When Germany headed to the polls on 24 September, there was little doubt that Merkel was poised for a comeback. As the election results began to pour in, it was clear that this was far from the victory Merkel had hoped for.
Did Chancellor Angela Merkel’s decision to open Germany’s doors to migrants cost her heavily in the German election? That is the key question at the heart of the debate and discussion around the polls held on last Sunday, which saw the dramatic entry of the far right into the Bundestag or the German Parliament.
When Germany headed to the polls on 24 September, there was little doubt that Merkel was poised for a comeback. There was no real opposition to the Chancellor in the months leading up to the election, as she kept her campaign focused on the positives — the state of the economy, low unemployment and social stability. It was described as boring election by many, but has turned into one of the most intriguing outcomes we have seen.
As the election results began to pour in, it was clear that this was far from the victory Merkel had hoped for. The dramatic rise of the far right AfD (Alternative for Germany) has come as a warning that Germany may be taking a dangerous turn to the right. The AfD’s rhetoric is strongly anti-Muslim and anti-migrant, taking on a more shrill tone over the years since it was founded in 2013. The AfD had campaign posters with messages like “Burqas? We like bikinis”. The party also believes Germany should stop atoning for the past. Many have compared the AfD to the Nazis.
The party, only five years old, emerged from nowhere, entering the German parliament for the very first time with 13% of the vote share and more than 90 seats in the 709 member house. It is now Germany’s third largest party. Merkel’s Christian Democratic Union suffered it’s worst performance since 1949 with 246 seats, down 65 seats from the last election in 2013. Proving that this was a rather unconvincing win for “Mutti” or “Mummy”.
It is particularly worrying, given that with it’s historic background, Germany has infact resisted the rise of the ultra right for decades, even while we saw it’s rise in Europe. Understandably, the German media’s entire discourse currently is focused on the fallout of this landmark election.
The country’s leading TV network, DW, writes:
The far-right AfD will be the third-largest party in the Bundestag. This will have no immediate effect on policy per se, but will alter the political tone. In a nutshell: Things are about to get a lot nastier.
DW goes on to quote one of the country’s leading academics, Oskar Niedermayer, who says: “The spectrum of positions represented in the AfD cannot be summed up by one word. I call them a nationalist-conservative party with increasing connections to right–wing extremism.”
Since 2015, Angela Merkel has allowed over 1.3 million refugees to enter Germany, coming from countries like Syria, Afghanistan, Iraq. She had said this was the country’s “humanitarian duty”.

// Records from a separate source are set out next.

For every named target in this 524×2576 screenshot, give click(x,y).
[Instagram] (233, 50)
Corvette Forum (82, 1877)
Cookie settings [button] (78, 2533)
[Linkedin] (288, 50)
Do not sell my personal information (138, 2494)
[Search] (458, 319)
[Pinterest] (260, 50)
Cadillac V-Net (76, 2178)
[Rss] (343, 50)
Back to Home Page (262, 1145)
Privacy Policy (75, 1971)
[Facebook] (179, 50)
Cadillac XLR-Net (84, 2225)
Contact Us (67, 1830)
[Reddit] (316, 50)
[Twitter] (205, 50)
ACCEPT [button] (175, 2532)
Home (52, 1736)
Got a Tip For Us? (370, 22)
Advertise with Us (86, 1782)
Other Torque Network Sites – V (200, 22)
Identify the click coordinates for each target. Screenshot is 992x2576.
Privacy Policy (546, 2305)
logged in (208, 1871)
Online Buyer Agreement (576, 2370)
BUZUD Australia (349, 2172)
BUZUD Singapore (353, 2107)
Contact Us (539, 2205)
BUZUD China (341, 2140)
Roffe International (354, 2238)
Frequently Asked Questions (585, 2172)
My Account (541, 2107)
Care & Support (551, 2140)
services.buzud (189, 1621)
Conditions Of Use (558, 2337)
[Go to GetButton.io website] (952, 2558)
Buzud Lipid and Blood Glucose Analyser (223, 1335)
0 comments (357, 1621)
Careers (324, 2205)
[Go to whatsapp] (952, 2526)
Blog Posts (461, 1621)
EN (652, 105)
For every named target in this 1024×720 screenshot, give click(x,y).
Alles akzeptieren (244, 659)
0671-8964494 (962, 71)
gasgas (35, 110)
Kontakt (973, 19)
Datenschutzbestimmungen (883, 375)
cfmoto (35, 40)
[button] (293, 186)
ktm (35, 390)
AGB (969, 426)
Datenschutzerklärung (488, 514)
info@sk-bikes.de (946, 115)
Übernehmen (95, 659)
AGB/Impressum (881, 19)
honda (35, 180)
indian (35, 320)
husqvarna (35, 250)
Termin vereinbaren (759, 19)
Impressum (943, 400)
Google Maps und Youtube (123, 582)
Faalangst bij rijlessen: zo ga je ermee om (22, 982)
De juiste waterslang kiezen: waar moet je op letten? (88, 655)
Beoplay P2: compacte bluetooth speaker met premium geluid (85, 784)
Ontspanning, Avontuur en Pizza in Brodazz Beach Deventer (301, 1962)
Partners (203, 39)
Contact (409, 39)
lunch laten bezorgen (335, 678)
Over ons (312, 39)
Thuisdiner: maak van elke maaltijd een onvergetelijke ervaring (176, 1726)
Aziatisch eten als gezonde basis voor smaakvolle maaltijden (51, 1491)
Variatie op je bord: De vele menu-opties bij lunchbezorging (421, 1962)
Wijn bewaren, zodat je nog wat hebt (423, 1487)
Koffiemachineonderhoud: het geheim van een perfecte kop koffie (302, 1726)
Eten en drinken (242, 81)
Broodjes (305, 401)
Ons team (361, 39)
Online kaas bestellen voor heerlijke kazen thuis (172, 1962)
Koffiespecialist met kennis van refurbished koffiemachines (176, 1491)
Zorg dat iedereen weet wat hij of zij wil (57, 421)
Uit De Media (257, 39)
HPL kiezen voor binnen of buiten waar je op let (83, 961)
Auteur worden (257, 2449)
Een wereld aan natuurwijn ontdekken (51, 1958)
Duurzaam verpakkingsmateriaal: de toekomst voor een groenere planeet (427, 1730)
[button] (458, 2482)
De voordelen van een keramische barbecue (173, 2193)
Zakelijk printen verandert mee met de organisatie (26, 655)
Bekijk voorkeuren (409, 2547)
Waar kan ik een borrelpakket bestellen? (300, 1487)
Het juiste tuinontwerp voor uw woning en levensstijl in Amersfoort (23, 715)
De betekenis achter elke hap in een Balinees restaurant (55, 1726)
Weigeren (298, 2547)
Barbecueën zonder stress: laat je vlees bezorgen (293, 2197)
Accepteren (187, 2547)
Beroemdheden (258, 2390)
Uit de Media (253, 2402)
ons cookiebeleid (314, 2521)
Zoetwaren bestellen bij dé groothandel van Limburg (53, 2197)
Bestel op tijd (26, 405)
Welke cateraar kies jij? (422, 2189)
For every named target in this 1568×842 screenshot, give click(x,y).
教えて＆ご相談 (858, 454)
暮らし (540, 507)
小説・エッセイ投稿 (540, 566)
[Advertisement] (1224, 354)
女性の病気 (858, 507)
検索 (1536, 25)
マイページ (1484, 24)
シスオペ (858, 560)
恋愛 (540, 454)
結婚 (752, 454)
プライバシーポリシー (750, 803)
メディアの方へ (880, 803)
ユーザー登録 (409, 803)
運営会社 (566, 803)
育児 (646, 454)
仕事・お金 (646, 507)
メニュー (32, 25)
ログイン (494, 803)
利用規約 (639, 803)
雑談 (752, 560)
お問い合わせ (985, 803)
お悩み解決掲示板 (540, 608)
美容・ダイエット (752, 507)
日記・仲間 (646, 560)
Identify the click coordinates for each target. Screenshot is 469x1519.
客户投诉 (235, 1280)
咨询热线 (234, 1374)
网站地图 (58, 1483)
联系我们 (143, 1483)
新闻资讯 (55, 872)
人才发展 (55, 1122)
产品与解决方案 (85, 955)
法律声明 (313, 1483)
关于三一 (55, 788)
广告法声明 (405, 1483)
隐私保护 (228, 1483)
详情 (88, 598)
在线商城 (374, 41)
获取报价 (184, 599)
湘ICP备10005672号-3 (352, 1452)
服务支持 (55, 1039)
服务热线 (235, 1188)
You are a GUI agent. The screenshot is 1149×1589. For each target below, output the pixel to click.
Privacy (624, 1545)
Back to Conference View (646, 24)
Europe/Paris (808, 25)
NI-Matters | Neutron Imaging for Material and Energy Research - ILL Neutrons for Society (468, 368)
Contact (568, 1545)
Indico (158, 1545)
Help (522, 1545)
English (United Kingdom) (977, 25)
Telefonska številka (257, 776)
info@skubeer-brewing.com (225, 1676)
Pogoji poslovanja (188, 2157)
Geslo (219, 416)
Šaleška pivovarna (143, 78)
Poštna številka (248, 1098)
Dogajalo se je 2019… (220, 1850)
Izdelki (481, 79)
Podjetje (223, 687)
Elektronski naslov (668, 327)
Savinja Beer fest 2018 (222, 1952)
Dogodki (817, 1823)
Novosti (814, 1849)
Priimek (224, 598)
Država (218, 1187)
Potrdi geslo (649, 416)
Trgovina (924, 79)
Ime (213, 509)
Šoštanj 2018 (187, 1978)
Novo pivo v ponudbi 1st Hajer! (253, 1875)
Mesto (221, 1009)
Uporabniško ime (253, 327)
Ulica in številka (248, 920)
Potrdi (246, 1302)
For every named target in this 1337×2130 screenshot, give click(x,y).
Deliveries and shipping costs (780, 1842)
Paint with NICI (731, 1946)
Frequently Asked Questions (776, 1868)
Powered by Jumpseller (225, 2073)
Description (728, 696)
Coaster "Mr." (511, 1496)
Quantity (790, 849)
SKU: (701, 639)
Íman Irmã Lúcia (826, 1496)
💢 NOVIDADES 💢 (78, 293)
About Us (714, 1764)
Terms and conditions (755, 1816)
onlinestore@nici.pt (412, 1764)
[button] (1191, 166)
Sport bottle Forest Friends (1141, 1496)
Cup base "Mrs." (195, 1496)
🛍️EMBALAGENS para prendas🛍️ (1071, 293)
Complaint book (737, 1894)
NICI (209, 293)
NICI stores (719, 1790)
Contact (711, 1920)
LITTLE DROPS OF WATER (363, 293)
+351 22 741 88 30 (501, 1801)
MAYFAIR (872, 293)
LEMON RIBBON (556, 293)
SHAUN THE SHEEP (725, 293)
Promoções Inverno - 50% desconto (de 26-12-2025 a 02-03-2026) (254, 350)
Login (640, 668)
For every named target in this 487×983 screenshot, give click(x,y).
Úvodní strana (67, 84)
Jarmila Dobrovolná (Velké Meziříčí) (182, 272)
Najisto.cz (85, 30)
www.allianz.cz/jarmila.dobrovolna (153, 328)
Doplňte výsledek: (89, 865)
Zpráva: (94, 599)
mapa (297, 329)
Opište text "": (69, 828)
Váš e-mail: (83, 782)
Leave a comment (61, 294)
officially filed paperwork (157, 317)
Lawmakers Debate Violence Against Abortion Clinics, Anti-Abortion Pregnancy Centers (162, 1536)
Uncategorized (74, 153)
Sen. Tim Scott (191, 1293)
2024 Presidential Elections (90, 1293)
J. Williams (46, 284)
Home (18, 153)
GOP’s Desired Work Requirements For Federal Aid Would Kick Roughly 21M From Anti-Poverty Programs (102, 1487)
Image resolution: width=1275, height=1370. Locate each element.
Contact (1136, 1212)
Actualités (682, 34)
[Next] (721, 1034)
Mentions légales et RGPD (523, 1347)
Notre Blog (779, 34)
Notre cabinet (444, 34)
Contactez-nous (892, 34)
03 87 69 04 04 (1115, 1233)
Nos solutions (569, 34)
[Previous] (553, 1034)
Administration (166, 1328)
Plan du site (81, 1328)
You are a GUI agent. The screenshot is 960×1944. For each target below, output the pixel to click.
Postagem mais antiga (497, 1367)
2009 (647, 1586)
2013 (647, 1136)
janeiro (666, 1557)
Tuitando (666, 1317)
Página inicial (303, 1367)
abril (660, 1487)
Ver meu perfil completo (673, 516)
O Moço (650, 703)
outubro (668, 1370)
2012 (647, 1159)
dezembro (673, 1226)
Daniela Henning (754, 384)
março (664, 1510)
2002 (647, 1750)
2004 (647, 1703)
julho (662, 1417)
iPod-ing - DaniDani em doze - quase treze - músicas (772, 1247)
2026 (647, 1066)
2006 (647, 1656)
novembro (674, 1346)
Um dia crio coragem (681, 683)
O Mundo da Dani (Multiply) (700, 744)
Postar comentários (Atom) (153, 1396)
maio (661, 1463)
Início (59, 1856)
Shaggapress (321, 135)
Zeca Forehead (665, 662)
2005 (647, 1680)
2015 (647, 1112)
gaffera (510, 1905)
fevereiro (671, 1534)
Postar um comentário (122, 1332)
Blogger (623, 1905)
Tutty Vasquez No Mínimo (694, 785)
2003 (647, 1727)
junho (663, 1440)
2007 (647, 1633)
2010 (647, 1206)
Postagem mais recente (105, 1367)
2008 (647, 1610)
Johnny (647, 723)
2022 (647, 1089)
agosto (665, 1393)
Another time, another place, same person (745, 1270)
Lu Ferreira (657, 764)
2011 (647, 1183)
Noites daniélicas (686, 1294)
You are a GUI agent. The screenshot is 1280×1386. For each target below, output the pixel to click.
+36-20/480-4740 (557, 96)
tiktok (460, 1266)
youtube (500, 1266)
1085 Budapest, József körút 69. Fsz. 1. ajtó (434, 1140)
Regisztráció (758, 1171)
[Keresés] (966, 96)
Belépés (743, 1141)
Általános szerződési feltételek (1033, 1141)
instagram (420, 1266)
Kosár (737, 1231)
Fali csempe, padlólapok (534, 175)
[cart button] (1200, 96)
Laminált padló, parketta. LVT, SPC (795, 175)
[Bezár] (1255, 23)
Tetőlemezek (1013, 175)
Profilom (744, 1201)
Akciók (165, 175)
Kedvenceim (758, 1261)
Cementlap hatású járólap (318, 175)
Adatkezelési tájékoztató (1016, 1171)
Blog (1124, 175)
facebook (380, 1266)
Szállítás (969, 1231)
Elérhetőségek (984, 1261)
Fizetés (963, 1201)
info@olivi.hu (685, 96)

There were clearly those who backed Merkel’s move as a humanitarian one but as Der Spiegalwrites, “[H]er refugee policies nevertheless polarised people like (her) few other previous political decisions. Now that anger is sweeping into the Bundestag in the form of the AfD.”
It is fairly evident now that this election saw a huge swathe of voters who were angered by Merkel’s migration policy, and much like the Brexit vote in the UK, lashed out at the establishment. That is precisely the focus of the German media which is trying to understand the AfD’s agenda and it’s appeal. DW says it is the “fear of and hostility toward those considered foreigners.”
A piece in the Welt says that Merkel is being roundly blamed for everything.“Merkel was the main contributor to the strengthening of the AfD, is the tenor of the criticism,” writes Richard Herzinger. “Comparisons of the Merkel regiment with dictatorial regimes.. are no longer confined to radical circles, but now belong to the repertoire as serious commentators and mainstream politicians,” he writes, going on to say that “to turn Merkel into a scapegoat is evidence of an inverse authority of authority, and directs comfortably from the disturbing fact that no political force, no intellectual enlightener, no civil society initiative has so far provided a conclusive answer on how to halt the rise of legal nationalists.”
That Merkel is facing considerable criticism is reflected elsewhere in the media space.
Der Spiegal writes: “For Merkel, who decided to run for a fourth term as chancellor last November, the Alternative for Germany’s (AfD) rise is no less than a debacle. With her choice to run, she decided to follow in the footsteps of Helmut Kohl, who governed the country for sixteen years. Now the obvious question is whether Merkel made the same mistake that Kohl made in 1994 when he decided to try to carry on as chancellor? At the time, any shrewd member of the CDU knew that Kohl had fallen behind the times. But no one dared rebel against the elder politician. Is history now repeating itself? Merkel’s campaign laid bare all the problems with her as a person and with the way she leads. Merkel long seemed to hover above everything as a kind of nonpartisan chancellor — which helps explain why many Germans didn’t have any strong feelings about her. But that has changed fundamentally since the refugee crisis.”
A column in Der Spiegal sums up the German mood. “It is the arrogance of the power that led the CDU so far down, not the wrong program or the wrong Internet strategy. Arrogance is more difficult to correct than a faulty programme.”